Segment Start: Data shown

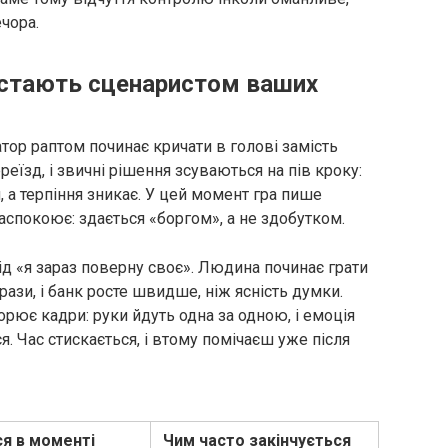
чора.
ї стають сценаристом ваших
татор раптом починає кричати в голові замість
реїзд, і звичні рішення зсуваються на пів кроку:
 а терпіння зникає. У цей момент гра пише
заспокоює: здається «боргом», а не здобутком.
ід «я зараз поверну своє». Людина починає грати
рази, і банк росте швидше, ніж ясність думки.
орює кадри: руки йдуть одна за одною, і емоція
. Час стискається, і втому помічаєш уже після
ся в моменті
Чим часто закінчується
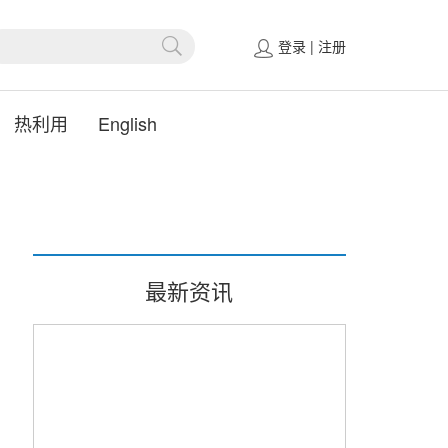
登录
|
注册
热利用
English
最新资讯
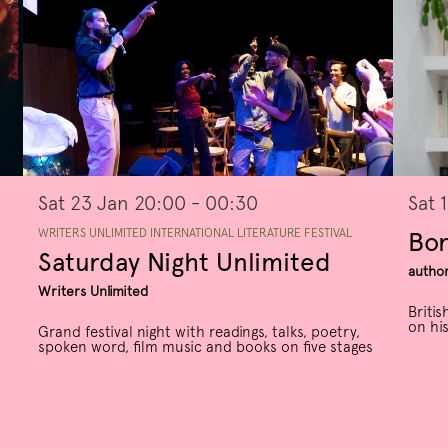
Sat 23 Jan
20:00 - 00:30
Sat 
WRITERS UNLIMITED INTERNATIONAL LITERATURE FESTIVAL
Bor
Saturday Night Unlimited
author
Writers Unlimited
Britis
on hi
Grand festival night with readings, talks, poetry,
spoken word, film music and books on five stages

Segment End: Data shown
Segment Start: Data shown

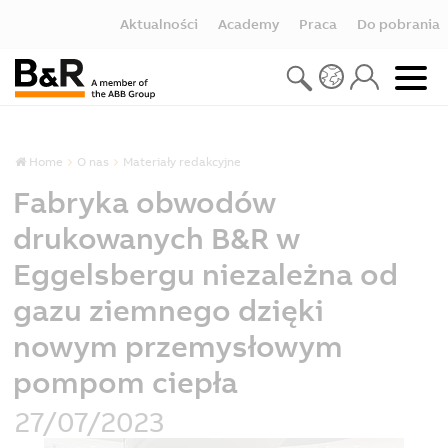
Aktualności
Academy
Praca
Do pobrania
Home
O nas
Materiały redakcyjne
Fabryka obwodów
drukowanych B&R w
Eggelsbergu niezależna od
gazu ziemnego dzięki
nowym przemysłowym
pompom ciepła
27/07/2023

Segment End: Data shown

**Problem:** Show all lines in the records above that hold "починає".

**Answer below:**
татор раптом починає кричати в голові замість
ід «я зараз поверну своє». Людина починає грати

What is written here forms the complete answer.